Finding	Confidence	Basis
No CDN/CloudFront exists	High	Exhaustive search of infra/
No data minimization/masking before AI calls	High	Exhaustive grep of src/ for mask/redact/pii patterns
No OpenAI integration	High	Exhaustive search, zero hits
Microsoft used for auth + Outlook + Teams	High	Multiple source files, direct API URLs
Slack used for notifications	High	Direct `slack.com/api` calls in code
Maesn used for DATEV integration	High	Direct `api.maesn.dev` calls in code
Gemini uses global endpoint (not EU)	High	URL pattern in `llm.clj` uses `generativelanguage.googleapis.com`
Document AI uses EU endpoint	High	Config value `location: "eu"`, endpoint pattern includes location
Vertex AI uses europe-west1	High	Config value `location: "europe-west1"`
Full financial PII sent to Anthropic	High	Extraction prompt and transcription pass-through verified
No API-level zero-retention headers	Medium	No headers found, but contractual terms not verifiable from code
SCCs/DPA/TIA existence for each provider	Unknown	Legal documents not in codebase; cannot verify
§203 StGB contractual compliance	Unknown	Legal assessment not verifiable from code

Retractions

None.
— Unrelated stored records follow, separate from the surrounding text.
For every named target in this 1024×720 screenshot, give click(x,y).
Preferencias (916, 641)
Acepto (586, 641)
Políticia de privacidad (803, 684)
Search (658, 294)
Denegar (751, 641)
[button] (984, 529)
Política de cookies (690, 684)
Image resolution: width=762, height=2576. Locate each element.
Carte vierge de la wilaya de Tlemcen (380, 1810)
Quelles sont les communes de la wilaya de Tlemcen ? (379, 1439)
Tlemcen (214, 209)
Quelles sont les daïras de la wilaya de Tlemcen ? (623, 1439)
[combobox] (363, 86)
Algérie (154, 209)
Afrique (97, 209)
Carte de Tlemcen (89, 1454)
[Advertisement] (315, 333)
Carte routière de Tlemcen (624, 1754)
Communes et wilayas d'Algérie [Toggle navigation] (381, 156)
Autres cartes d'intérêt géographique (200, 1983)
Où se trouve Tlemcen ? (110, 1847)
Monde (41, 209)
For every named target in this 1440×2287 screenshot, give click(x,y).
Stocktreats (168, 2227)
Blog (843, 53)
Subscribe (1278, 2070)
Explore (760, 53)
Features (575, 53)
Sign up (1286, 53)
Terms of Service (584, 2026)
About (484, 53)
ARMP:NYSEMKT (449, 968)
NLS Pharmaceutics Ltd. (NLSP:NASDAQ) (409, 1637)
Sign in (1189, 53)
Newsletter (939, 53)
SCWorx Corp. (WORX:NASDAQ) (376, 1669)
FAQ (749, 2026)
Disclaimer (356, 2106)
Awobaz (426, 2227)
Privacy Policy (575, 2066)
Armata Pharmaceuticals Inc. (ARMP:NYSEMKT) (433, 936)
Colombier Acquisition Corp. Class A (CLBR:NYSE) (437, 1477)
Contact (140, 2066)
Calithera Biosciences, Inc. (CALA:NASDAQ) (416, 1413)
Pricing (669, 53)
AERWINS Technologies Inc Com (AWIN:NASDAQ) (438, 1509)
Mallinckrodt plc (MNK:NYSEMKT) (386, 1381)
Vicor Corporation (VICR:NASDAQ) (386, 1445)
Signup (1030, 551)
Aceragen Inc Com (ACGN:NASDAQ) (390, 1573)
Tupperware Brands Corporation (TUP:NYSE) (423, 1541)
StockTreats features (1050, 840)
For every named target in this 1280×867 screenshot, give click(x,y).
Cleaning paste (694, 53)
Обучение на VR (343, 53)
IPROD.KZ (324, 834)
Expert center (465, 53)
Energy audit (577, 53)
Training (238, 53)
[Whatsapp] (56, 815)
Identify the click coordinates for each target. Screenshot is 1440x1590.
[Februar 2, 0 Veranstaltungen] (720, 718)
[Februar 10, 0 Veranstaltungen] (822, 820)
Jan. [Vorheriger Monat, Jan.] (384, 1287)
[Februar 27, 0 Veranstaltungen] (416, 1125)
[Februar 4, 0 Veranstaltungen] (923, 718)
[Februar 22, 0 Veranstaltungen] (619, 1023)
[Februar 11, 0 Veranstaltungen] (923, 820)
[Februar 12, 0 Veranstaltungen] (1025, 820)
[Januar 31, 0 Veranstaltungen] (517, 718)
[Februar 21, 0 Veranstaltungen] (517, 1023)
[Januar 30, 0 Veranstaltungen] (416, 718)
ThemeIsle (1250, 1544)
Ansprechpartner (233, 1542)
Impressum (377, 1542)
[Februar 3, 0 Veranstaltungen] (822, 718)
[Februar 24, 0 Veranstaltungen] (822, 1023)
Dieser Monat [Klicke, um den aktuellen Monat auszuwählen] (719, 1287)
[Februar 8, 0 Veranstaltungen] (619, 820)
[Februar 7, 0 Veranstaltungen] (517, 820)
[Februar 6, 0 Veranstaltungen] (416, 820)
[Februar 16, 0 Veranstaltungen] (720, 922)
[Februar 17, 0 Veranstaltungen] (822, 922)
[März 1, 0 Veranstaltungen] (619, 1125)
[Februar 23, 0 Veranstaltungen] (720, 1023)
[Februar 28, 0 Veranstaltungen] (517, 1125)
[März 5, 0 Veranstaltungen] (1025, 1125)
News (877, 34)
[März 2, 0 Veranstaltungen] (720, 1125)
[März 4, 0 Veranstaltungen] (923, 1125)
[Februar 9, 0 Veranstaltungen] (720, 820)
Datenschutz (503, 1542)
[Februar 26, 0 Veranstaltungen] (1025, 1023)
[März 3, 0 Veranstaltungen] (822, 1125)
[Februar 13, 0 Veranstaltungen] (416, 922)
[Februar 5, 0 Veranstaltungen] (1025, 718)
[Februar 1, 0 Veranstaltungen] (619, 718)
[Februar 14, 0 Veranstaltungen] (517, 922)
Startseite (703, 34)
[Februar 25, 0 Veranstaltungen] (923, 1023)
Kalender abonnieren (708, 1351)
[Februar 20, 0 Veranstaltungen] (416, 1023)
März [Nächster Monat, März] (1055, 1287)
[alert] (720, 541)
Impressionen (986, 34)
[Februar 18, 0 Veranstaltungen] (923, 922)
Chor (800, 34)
All claims in this review are supported by direct code evidence cited above.

Recommended Actions (TODOs)

Implement PII masking before AI API calls -- IBANs, tax numbers, and bank details should be masked or tokenized before transmission to Anthropic and Google. This is stated as a principle in Section 8 but not implemented.
Enable Anthropic zero-retention headers -- Set the appropriate anthropic-beta header to technically enforce zero data retention, rather than relying solely on contractual terms.
Investigate Gemini data residency -- The Gemini API (generativelanguage.googleapis.com) is a global endpoint. If EU data residency is required, consider migrating to Vertex AI Gemini endpoints which support regional configuration.
Verify/create TIA documents -- Ensure Transfer Impact Assessments exist and are current for all third-country sub-processors: Anthropic, Google, Microsoft, Slack.
Verify DPA coverage -- Ensure DPAs are in place with Microsoft (for Graph API, Bot Framework), Slack, and Maesn.
Review notification content -- Assess whether notification messages sent to Slack/Teams contain personal data that requires additional safeguards.